Mass of the Fifth Sunday of the Year

7 February 2016

St. Joseph’s Church, Monaghan, 11.30am

Homily

My dear friends,

Isaiah, Paul and Peter are at the centre of today’s readings. All three men did great things for God. Yet each of them had an inferiority complex. They had a low opinion of themselves. They had low self-esteem, to use the modern jargon. They did not put themselves forward, but were called by God. They accepted that call reluctantly, convinced that they were unworthy of it.

Isaiah said, “I am a man of unclean lips.” Paul said, “Of all the apostles I am the least. I don’t even deserve the name apostle.” And Peter declared, “Leave me Lord, I am a sinful man.” This was not false humility on their part, it was the plain truth.

Each starts by acknowledging his unworthiness and inadequacy. From a spiritual point of view, such a start is ideal. People who put themselves forward are more likely to do harm than good. Such people rely on their own resources, often overestimate these and may be just seeking their own glory. Pride and self-sufficiency are often but sand, and the spiritual house built on them likely to fall.

When, on the other hand, we meet someone who is fearful, reluctant, hesitant, we often find that person much more believable and much more human. This element of reluctance is of the essence of the matter, for the saint or martyr who seeks his fate with eagerness rarely rings true.

There is a great paradox here. Paul said, “When I am weak, that is when I am strong (2 Cor. 12:10). The meaning is that when he recognises his own weakness and turns to God, God’s power becomes available to him. When we acknowledge our weakness, God can strengthen us. When we acknowledge our emptiness God can fill us. When we acknowledge our poverty, God can enrich us. Then we become available to do his work and he accomplishes in us things we would otherwise find impossible.

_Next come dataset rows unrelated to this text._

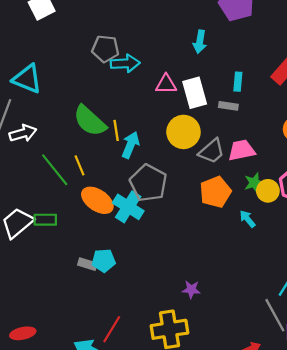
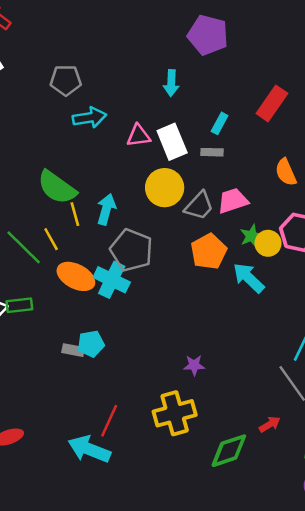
gray pentagon: (105, 49) -> (66, 80), moved
cyan rectangle: (238, 82) -> (220, 123), turned 30
yellow line: (116, 130) -> (75, 214), moved
cyan arrow: (248, 219) -> (249, 278), size x1.6

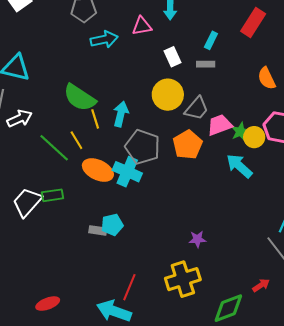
pink triangle: (139, 136) -> (142, 26), moved
white rectangle: (172, 142) -> (173, 57), size x0.7
pink trapezoid: (233, 201) -> (220, 125), moved
orange pentagon: (209, 252) -> (188, 145), moved

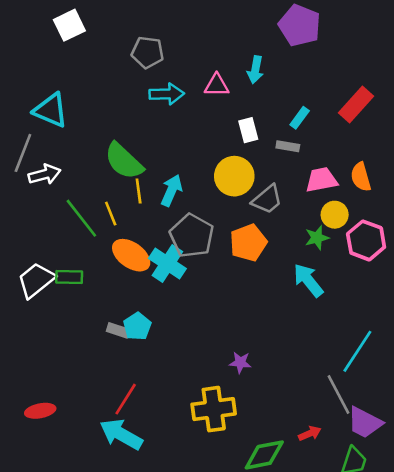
pink trapezoid: (220, 125) -> (321, 180), moved
yellow circle: (254, 137) -> (335, 215), moved
cyan pentagon: (112, 225) -> (137, 326), turned -30
red line: (129, 287) -> (126, 399), moved

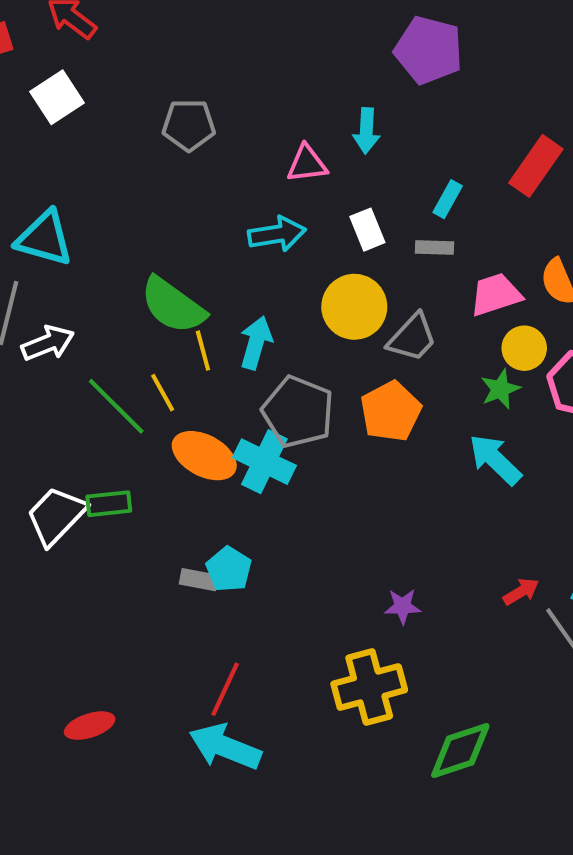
cyan arrow: (167, 94) -> (277, 234), moved
red arrow: (310, 433) -> (521, 592), moved

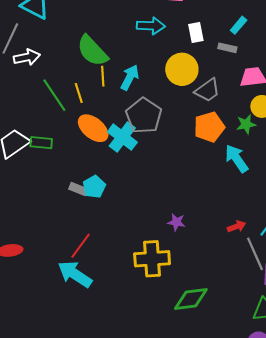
orange pentagon: (391, 411) -> (209, 127), moved

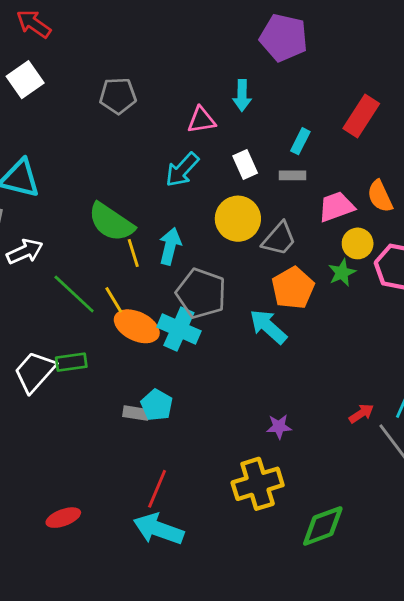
cyan arrow: (151, 26) -> (182, 170), turned 144
yellow line: (79, 93) -> (114, 300), moved
cyan arrow: (237, 159) -> (268, 327), moved

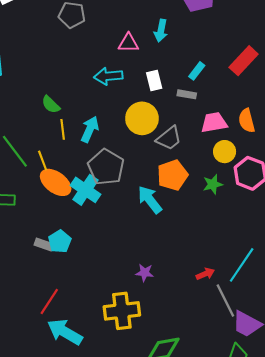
cyan arrow: (182, 170) -> (108, 76), turned 32
green semicircle: (111, 222) -> (51, 105), size x0.6
green star: (342, 273) -> (213, 184), moved
cyan arrow: (158, 529) -> (65, 332), moved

Humility is the starting point. It’s not that we are rotten or evil. It’s more that we are weak, selfish and cowardly. Without the grace of God we are unable to save ourselves, much less anyone else.

However, people can use their sins and weaknesses as a cop-out. Isaiah asked God to choose someone else, someone with a clean mouth. Peter asked Christ to leave him alone because he was a sinner. When we do this we may be giving in to our weakness. We may be using it as a ploy to escape from the challenge of goodness.

According to Peter, Jesus the Holy one, should distance himself from sinners. But Jesus refused to do so. It was for sinners that he came. Thereby he changed people’s understanding of God. God was not a God who shunned sinners, but a God who wants them to be saved, and who gives them a new start.

Isaiah Paul and Peter eventually accepted God’s invitation and all three did a splendid job. This is the paradox – strength arising out of weakness. When we answer God’s call, he empowers us so that we can do things we never thought possible.

We should ask the Lord to give us the humility to acknowledge our weakness and the strength to rise above them. Then we will have the joy of discovering that it is when we are weak that we are strong, because the Lord’s power becomes available to us.

Let your light shine (reflection)

(From the inaugural speech of Nelson Mandela)

Our deepest fear is not that we are inadequate,
But that we are powerful beyond measure.
It is our light, not our darkness, that most frightens us.
We ask ourselves, “Who am I to be brilliant,
Gorgeous, talented, fabulous?
Actually, who are you not to be?
You are a child of God.
Your playing small does not serve the world.
There’s nothing enlightened about shrinking
So that other people won’t feel insecure around you.
We are all meant to shine, as children do.
We were born to manifest the glory of God that is within us.
It’s not just in some of us; it’s in everyone.
And as we let our own light shine
We unconsciously give other people permission to do the same.
As we are liberated from our own fear,
our presence automatically liberates others.